By: Audrey, Tuesday March 15, 2016

On March 15, 2016 Dr. Marcus Luckwaldt talked to us about general veterinary procedures including micro-chipping, nail trims, blood draws and exams especially for those birds who produce blood tears during the exam. Marcus’ assistant, Dr. Erin Wiancko, a local GTA avian specialist vet with her Master’s degree in ornithology also came to help out.

Did you know that even anemic birds can give blood safely? According to Dr. Marcus, they can give up to 1% of their body weight in blood while vets require only a tiny amount for testing. The main concern when taking a blood sample is stress to the bird as stress hormones can skew the results.

Your vet will start by weighing your bird to determine the amount of blood to be drawn. Bandit “gladly” served as our example and was weighed in a closed container and his blood drawn. We all now know that he has been eating very well this winter – he is up to 511 g and will need to slim down a bit to fit into his summer speedo!

Bandit was a perfect gentleman, responding well to being toweled for the procedure and blood was drawn from the jugular vein by Dr.
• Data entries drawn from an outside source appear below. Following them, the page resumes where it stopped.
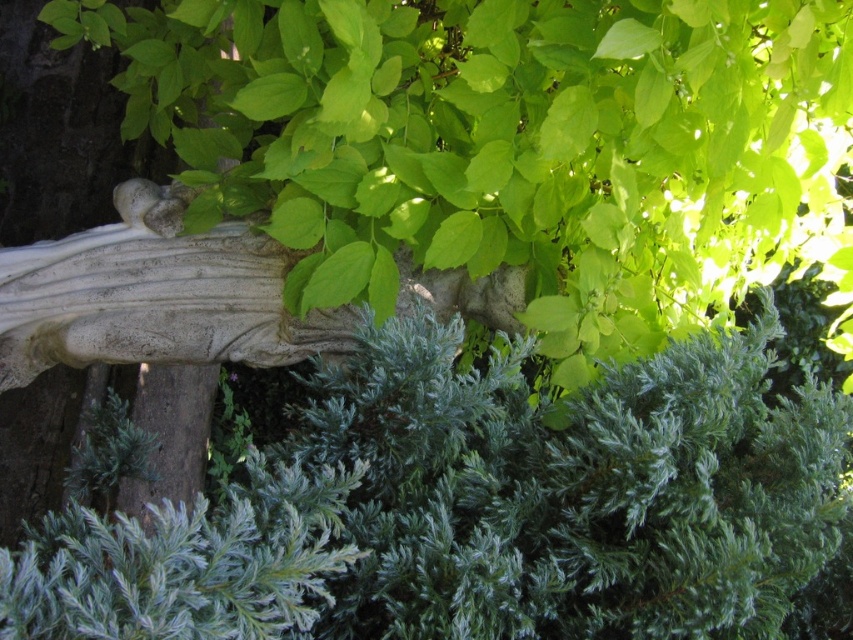 You are standing in the garden and want to place a small decorative statue exactly at point [476,508]. What object is currently located at that point?

The green textured bush at center is located at point [476,508].

You are a gardener trying to place a new decorative statue that is 12 inches wide between the green textured bush at center and the white stone sculpture at center. Can the statue fit in the space between them without overlapping either?

The space between the green textured bush at center and the white stone sculpture at center is 13.31 inches. Since the statue is 12 inches wide, it can fit as long as there is enough space on both sides. However, the exact positioning would require ensuring that the statue does not overlap either object. Since the available space is slightly larger than the statue, it should fit with a small gap on either side.

Consider the image. You are standing in the garden scene described. There are two points marked as point 1 at coordinates point (758, 376) and point 2 at coordinates point (73, 323). Which point is closer to you?

Point (758, 376) is in front of point (73, 323), so it is closer to you. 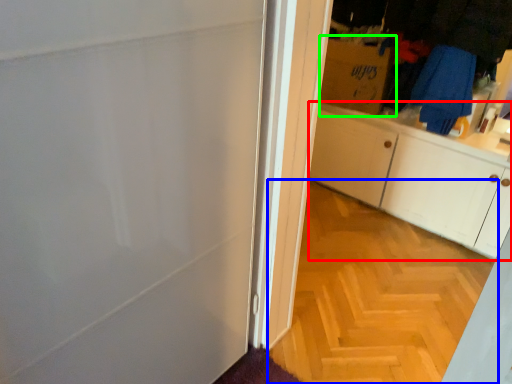 Question: Which object is the closest to the cabinetry (highlighted by a red box)? Choose among these: plain (highlighted by a blue box) or cardboard box (highlighted by a green box).

Choices:
 (A) plain
 (B) cardboard box

Answer: (B) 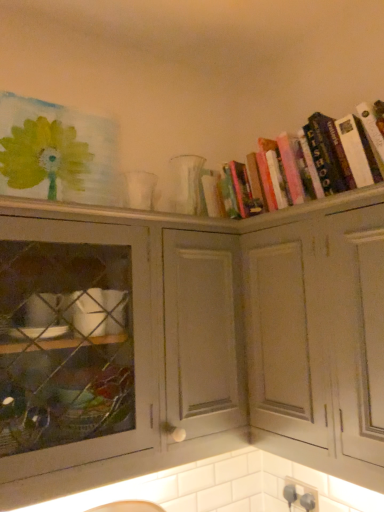 Question: Based on their sizes in the image, would you say white matte cabinet at upper right, which is counted as the 2th cabinetry, starting from the left, is bigger or smaller than hardcover books at upper right?

Choices:
 (A) small
 (B) big

Answer: (B)

Question: From a real-world perspective, is white matte cabinet at upper right, which is counted as the 2th cabinetry, starting from the left, above or below hardcover books at upper right?

Choices:
 (A) below
 (B) above

Answer: (A)

Question: Estimate the real-world distances between objects in this image. Which object is farther from the white matte cabinet at upper right, the first cabinetry from the right?

Choices:
 (A) matte gray cabinet at center, which ranks as the second cabinetry in right-to-left order
 (B) hardcover books at upper right

Answer: (B)

Question: Which is farther from the white matte cabinet at upper right, which is counted as the 2th cabinetry, starting from the left?

Choices:
 (A) matte gray cabinet at center, which ranks as the first cabinetry in left-to-right order
 (B) hardcover books at upper right

Answer: (B)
Marcus while Dr. Erin gently but firmly held him in the towel. Of interest is the fact that bird necks are in an “S” shape and the vet will elongate the neck to prevent the bird from reaching around and nipping during the process.

Lucy gladly acted as our Vanna White and mixed the blood in the vials and aired the slide which was stained with Bandit’s blood for further exam.

Dr. Marcus also used a speculum to check Bandit’s mouth and then proceeded to check his eyes and ears and then groom his beak and nails with the dremel.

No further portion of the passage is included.